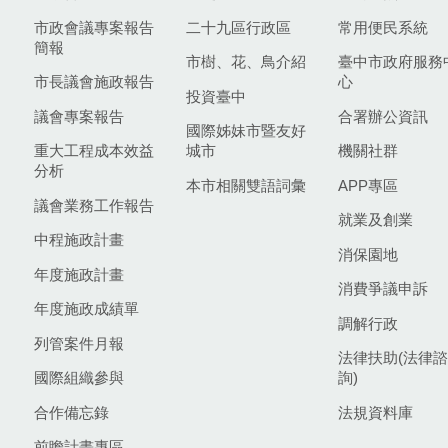
市政會議專案報告
二十九區行政區
常用便民系統
簡報
市樹、花、鳥介紹
臺中市政府服務
市長議會施政報告
心
投資臺中
議會專案報告
合署辦公資訊
國際姊妹市暨友好
重大工程成本效益
城市
機關社群
分析
本市相關雙語詞彙
APP專區
議會業務工作報告
就業及創業
中程施政計畫
消保園地
年度施政計畫
消費爭議申訴
年度施政成績單
調解行政
列管案件月報
法律扶助(法律諮
國際組織參與
詢)
合作備忘錄
法規資料庫
前瞻計畫專區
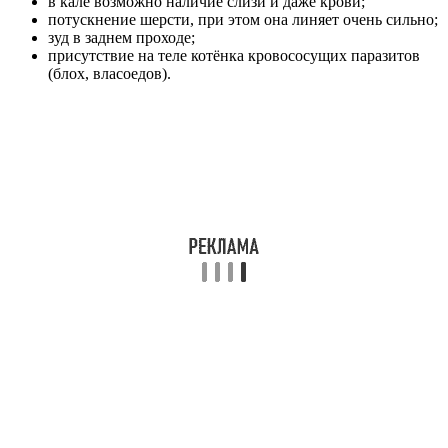
в кале возможно наличие слизи и даже крови;
потускнение шерсти, при этом она линяет очень сильно;
зуд в заднем проходе;
присутствие на теле котёнка кровососущих паразитов
(блох, власоедов).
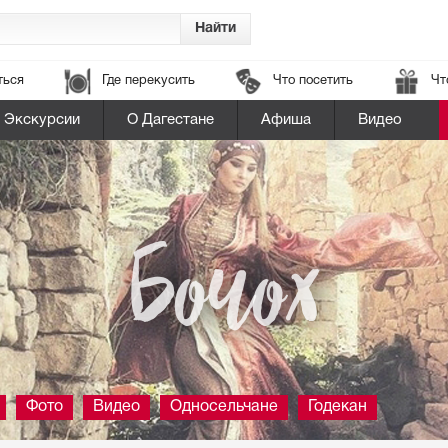
ться
Где перекусить
Что посетить
Чт
Экскурсии
О Дагестане
Афиша
Видео
Бочох
Фото
Видео
Односельчане
Годекан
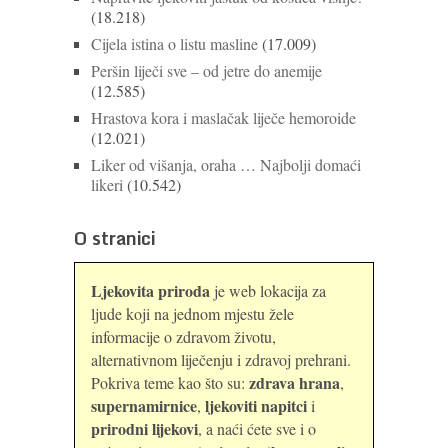
(18.218)
Cijela istina o listu masline
(17.009)
Peršin liječi sve – od jetre do anemije
(12.585)
Hrastova kora i maslačak liječe hemoroide
(12.021)
Liker od višanja, oraha … Najbolji domaći
likeri
(10.542)
O stranici
Ljekovita priroda
je web lokacija za
ljude koji na jednom mjestu žele
informacije o zdravom životu,
alternativnom liječenju i zdravoj prehrani.
zdrava hrana
Pokriva teme kao što su:
,
supernamirnice
ljekoviti napitci
,
i
prirodni lijekovi
, a naći ćete sve i o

-*-

[Work task]
Reproduce precisely the span of lines that begins at the line containing "Peršin liječi sve – od jetre do anemije" and ends with the last line of the listing.

[Response]
Peršin liječi sve – od jetre do anemije
(12.585)
Hrastova kora i maslačak liječe hemoroide
(12.021)
Liker od višanja, oraha … Najbolji domaći
likeri
(10.542)
O stranici
Ljekovita priroda
je web lokacija za
ljude koji na jednom mjestu žele
informacije o zdravom životu,
alternativnom liječenju i zdravoj prehrani.
zdrava hrana
Pokriva teme kao što su:
,
supernamirnice
ljekoviti napitci
,
i
prirodni lijekovi
, a naći ćete sve i o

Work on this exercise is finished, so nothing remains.